= Problem requirements =
Which lines of the records below contain the string "auch"? Report each of them.
*** Opening Records for this task ***
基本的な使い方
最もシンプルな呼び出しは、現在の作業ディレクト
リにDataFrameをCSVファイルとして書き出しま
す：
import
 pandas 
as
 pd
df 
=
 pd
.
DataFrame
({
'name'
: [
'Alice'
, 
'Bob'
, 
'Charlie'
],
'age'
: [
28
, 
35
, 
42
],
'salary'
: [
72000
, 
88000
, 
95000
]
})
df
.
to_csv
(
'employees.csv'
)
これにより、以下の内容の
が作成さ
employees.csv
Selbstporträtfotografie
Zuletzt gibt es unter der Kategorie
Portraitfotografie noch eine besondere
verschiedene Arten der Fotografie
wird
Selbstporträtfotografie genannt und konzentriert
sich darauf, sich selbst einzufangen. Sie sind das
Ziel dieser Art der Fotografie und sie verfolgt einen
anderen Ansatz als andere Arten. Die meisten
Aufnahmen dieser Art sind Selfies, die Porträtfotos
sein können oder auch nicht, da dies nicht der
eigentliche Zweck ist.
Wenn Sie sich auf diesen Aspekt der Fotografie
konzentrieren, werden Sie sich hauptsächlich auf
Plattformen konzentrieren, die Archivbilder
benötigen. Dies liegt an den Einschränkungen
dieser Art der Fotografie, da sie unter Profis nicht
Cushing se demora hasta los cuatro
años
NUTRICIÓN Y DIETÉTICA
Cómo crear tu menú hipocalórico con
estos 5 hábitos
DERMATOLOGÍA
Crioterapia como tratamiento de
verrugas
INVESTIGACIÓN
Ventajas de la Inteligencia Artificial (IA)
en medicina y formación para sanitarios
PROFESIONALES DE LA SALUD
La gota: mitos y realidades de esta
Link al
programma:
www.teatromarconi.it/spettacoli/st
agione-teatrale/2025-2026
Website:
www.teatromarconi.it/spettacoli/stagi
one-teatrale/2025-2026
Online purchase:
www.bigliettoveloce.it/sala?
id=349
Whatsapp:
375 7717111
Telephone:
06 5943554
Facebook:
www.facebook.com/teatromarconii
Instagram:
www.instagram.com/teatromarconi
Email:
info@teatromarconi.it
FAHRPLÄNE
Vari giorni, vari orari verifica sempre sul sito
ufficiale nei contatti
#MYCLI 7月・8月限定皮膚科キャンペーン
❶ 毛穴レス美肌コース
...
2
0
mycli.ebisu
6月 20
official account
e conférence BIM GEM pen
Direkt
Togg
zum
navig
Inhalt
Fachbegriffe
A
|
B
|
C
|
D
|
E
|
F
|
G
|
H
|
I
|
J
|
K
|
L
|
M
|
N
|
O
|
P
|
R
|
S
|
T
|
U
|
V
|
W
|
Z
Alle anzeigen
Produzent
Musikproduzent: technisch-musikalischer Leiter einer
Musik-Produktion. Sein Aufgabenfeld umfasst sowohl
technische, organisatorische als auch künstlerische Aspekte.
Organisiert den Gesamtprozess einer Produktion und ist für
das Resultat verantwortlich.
*** Closing Records for this task ***
*** Opening Records for this task ***
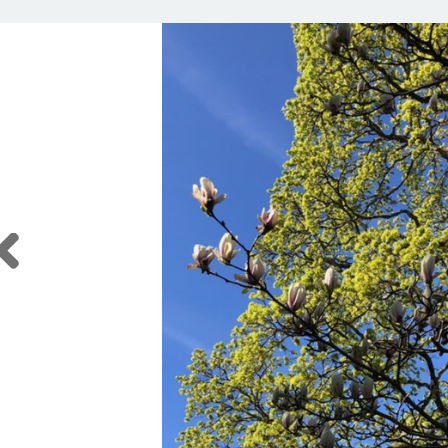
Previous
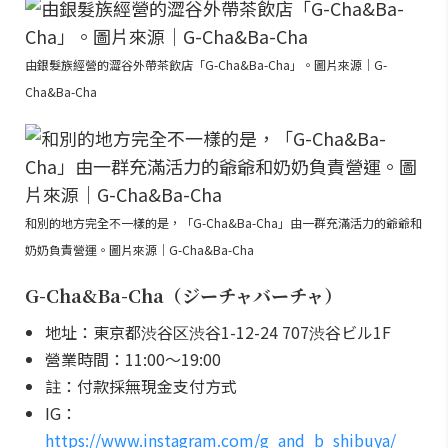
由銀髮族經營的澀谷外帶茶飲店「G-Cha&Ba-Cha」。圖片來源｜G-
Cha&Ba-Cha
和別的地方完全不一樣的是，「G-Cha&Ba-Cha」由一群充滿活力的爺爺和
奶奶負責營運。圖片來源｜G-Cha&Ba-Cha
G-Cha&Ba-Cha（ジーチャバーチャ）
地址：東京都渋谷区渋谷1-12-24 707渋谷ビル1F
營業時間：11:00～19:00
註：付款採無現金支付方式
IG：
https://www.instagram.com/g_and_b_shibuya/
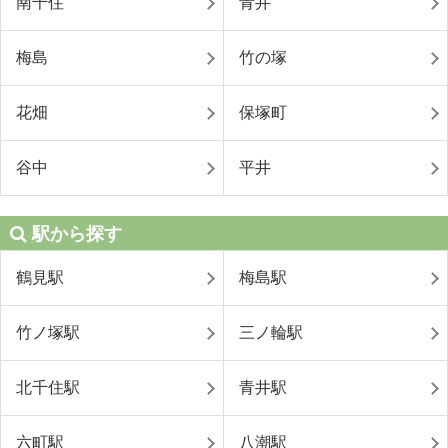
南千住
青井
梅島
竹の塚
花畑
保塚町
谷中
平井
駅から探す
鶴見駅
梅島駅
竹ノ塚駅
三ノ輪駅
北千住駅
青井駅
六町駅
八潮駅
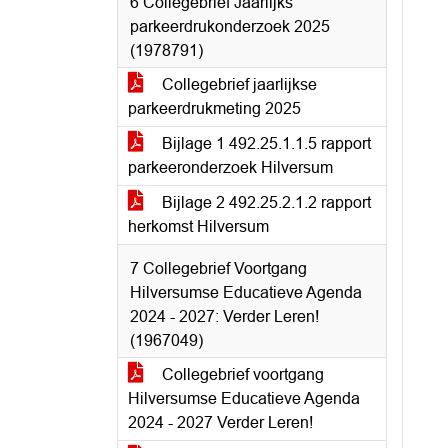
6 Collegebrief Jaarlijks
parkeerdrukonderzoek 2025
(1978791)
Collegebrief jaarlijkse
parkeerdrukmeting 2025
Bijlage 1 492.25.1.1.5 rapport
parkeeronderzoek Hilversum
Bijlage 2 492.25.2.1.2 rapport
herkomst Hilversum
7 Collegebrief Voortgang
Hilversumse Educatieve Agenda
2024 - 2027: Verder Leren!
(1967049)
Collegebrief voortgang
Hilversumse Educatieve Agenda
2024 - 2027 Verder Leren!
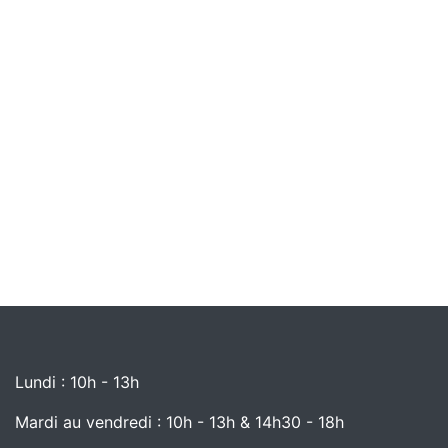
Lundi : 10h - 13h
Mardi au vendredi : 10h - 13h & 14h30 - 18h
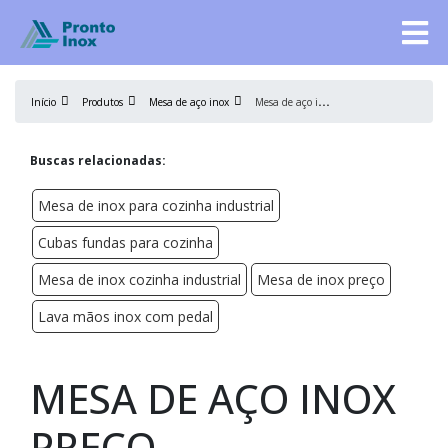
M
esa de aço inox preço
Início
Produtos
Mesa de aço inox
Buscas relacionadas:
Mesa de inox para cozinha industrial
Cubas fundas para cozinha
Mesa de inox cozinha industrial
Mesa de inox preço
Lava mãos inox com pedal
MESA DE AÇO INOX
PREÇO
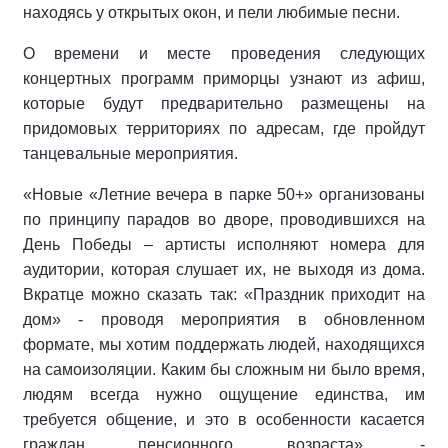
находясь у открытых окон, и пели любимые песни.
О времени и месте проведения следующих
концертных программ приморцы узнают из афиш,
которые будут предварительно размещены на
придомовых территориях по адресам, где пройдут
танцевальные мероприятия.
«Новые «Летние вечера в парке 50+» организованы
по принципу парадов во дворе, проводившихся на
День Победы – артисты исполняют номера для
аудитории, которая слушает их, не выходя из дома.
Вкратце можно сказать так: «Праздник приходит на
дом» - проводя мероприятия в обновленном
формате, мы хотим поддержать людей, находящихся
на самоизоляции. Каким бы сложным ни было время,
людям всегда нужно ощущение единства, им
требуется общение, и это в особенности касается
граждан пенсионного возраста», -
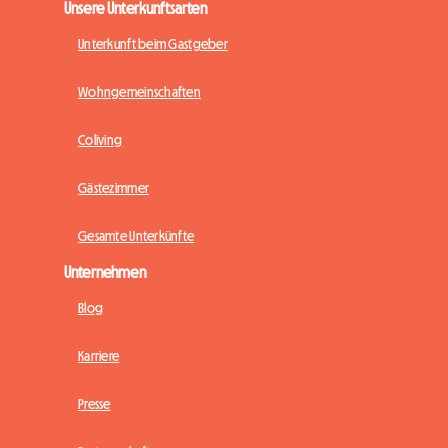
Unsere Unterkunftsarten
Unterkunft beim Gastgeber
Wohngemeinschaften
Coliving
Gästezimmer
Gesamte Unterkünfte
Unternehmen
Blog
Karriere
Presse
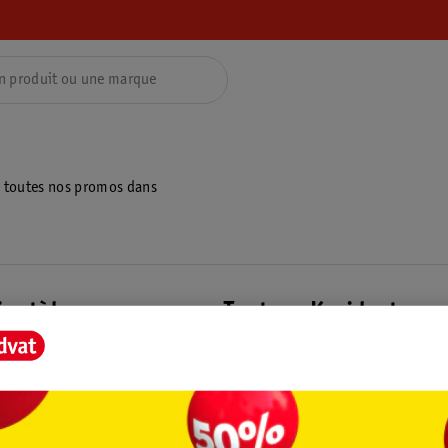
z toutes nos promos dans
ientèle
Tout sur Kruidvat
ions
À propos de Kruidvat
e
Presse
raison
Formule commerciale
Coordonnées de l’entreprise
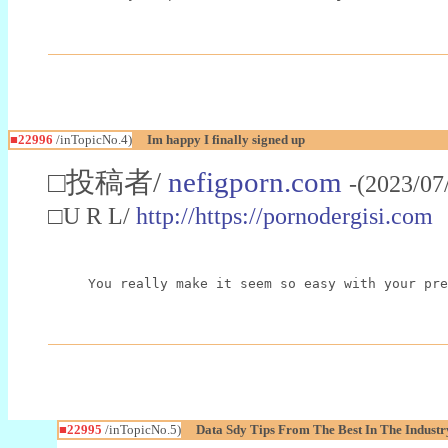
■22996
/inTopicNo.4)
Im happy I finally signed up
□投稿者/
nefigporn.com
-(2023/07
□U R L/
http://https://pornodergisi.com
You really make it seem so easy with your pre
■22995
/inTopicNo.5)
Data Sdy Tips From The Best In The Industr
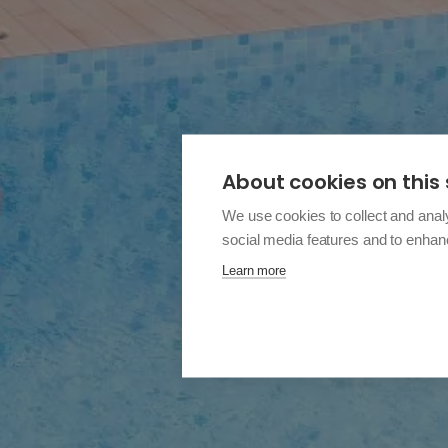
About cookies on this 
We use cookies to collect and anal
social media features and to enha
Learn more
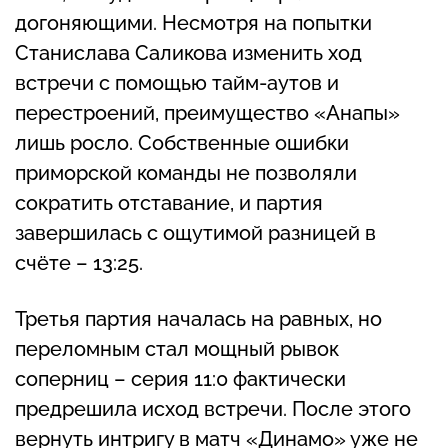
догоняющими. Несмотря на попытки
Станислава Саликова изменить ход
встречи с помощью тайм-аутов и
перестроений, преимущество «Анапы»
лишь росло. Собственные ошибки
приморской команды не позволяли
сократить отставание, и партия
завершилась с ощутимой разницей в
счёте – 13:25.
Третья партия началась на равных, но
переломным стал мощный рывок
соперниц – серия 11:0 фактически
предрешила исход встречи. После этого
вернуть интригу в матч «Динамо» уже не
*** Closing Records for this task ***
= Answer section =
sein können oder auch nicht, da dies nicht der
technische, organisatorische als auch künstlerische Aspekte.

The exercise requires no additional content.